Dubbing themselves “Bass Dads,” the duo’s latest tune is a bone crusher, featuring a rolling, rollicking drum beat and a sound that can only be described as reminiscent of an air raid siren meets rave that is guaranteed to catalyze an explosion on the dance floor. It featured heavily in the sets of Dirtybird favorites such as J.Phlip during Dirtybird Campout East, and absent any recognizable lyrics, it became one of the hottest IDs of the festival until Claude confirmed its name and origin via his Instagram some weeks ago.
Stream EPROM & Claude VonStroke – Grenade on Spotify:
Purchase “Grenade” via Beatport.
It comes as no great surprise that EPROM and VonStroke crafted this extraordinary tune together.
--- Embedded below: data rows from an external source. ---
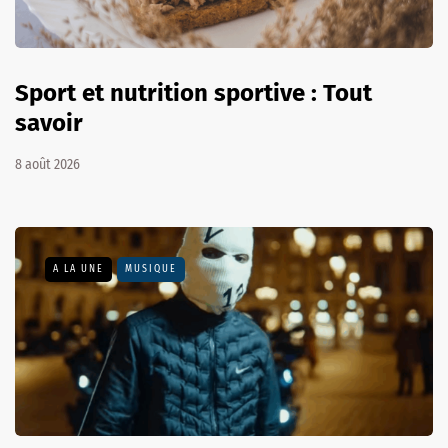
Sport et nutrition sportive : Tout
savoir
8 août 2026
A LA UNE
MUSIQUE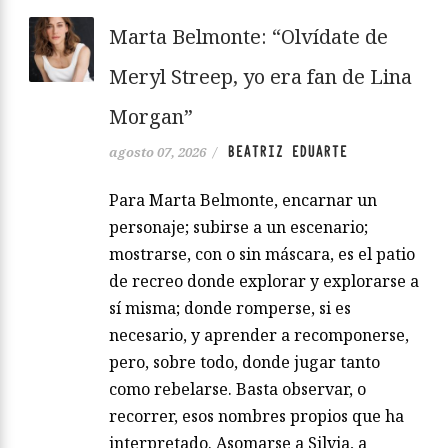
Marta Belmonte: “Olvídate de
Meryl Streep, yo era fan de Lina
Morgan”
BEATRIZ EDUARTE
agosto 07, 2026
/
Para Marta Belmonte, encarnar un
personaje; subirse a un escenario;
mostrarse, con o sin máscara, es el patio
de recreo donde explorar y explorarse a
sí misma; donde romperse, si es
necesario, y aprender a recomponerse,
pero, sobre todo, donde jugar tanto
como rebelarse. Basta observar, o
recorrer, esos nombres propios que ha
interpretado. Asomarse a Silvia, a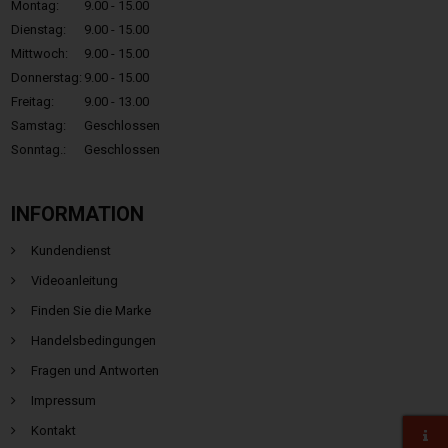
Montag:
9.00 - 15.00
Dienstag:
9.00 - 15.00
Mittwoch:
9.00 - 15.00
Donnerstag:
9.00 - 15.00
Freitag:
9.00 - 13.00
Samstag:
Geschlossen
Sonntag.:
Geschlossen
INFORMATION
Kundendienst
Videoanleitung
Finden Sie die Marke
Handelsbedingungen
Fragen und Antworten
Impressum
Kontakt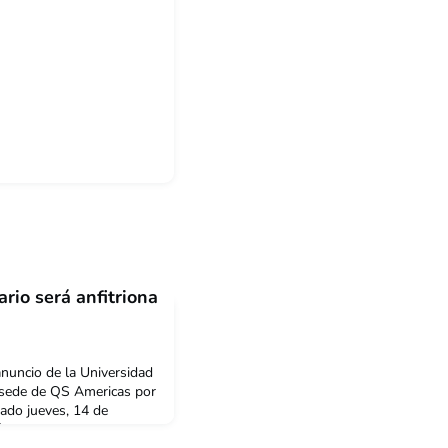
rio será anfitriona
nuncio de la Universidad
 sede de QS Americas por
sado jueves, 14 de
 la noticia en el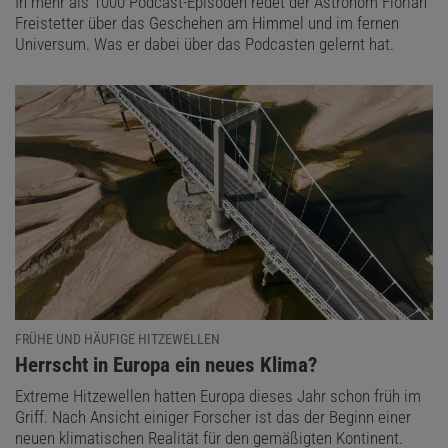
In mehr als 1000 Podcast-Episoden redet der Astronom Florian
Freistetter über das Geschehen am Himmel und im fernen
Universum. Was er dabei über das Podcasten gelernt hat.
FRÜHE UND HÄUFIGE HITZEWELLEN
:
Herrscht in Europa ein neues Klima?
Extreme Hitzewellen hatten Europa dieses Jahr schon früh im
Griff. Nach Ansicht einiger Forscher ist das der Beginn einer
neuen klimatischen Realität für den gemäßigten Kontinent.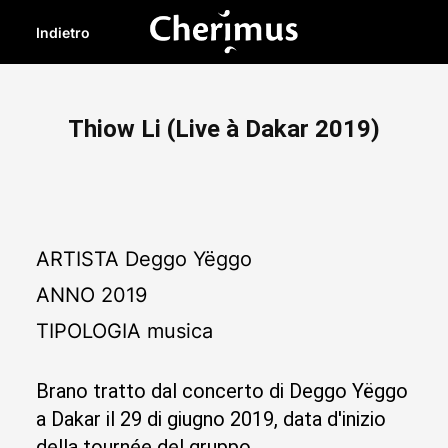
Indietro
Thiow Li (Live à Dakar 2019)
ARTISTA
Deggo Yëggo
ANNO
2019
TIPOLOGIA
musica
Brano tratto dal concerto di Deggo Yëggo
a Dakar il 29 di giugno 2019, data d'inizio
della tournée del gruppo.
EPROM has frequently featured among the artists on the lineup for the various editions of Dirtybird Campout, remixed VonStroke’s “Plasma Jelly,” and has been cited more than once on the Birdhouse radio show as one of Claude’s favorite producers.
VonStroke took to his Instagram a few days before the release to provide some insight into the creative process for “Grenade” and how he and EPROM worked together to produce the tune:
My latest track with @eprombeats is out Friday. Five days until the #Grenade drops! 🎧🎶💿 Check out the gear I used: Even though Eprom was the real sound designer on the track, the main hook was created here on an @arturia_official Matrixbrute. Its a huge synth it takes up a lot of space because it has a big on-board sequencer. I used the sequencer to run a series of 16th notes with some swing and then dialed in a sound that reminded me old warehouse raves, but also military air raids. The other piece of equipment I used mainly was the @ableton Push2 which I used to pitch the snares and filter the claps and all the little percussion tricks in the track. But as I said before the track doesn’t exist at all without Eprom’s wild soundscape.
One thing is for certain – this is a hell of a track and guaranteed to be one of the biggest hits of festival season.